◆ Exercise aim
Copy exactly the lines of the data below that run from the line holding "Como Solicitar" through the line holding "Soluções, feito com muito amor trazendo", both ends included.

◆ Recorded data
+--

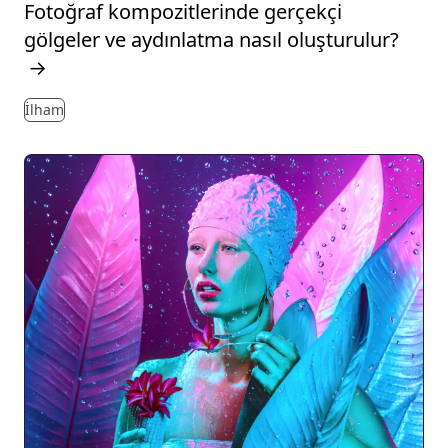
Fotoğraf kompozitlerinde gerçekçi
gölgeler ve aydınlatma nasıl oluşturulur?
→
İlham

+--

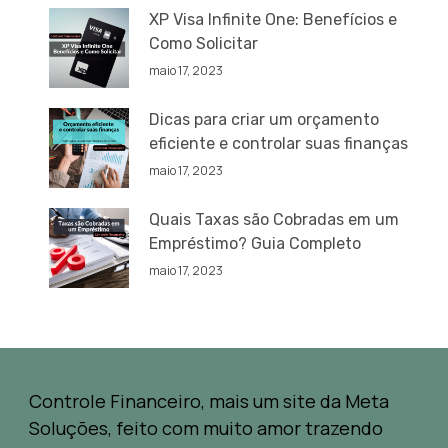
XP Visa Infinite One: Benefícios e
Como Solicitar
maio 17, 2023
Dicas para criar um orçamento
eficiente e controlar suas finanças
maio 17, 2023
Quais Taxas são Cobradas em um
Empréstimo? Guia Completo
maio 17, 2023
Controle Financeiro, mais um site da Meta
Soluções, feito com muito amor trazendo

+--

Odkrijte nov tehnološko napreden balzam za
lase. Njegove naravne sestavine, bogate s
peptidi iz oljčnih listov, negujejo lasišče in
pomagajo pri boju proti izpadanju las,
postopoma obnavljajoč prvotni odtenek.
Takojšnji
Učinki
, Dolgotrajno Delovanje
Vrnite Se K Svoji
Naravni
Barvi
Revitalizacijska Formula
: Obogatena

+--

◆ Exercise response
Como Solicitar
maio 17, 2023
Dicas para criar um orçamento
eficiente e controlar suas finanças
maio 17, 2023
Quais Taxas são Cobradas em um
Empréstimo? Guia Completo
maio 17, 2023
Controle Financeiro, mais um site da Meta
Soluções, feito com muito amor trazendo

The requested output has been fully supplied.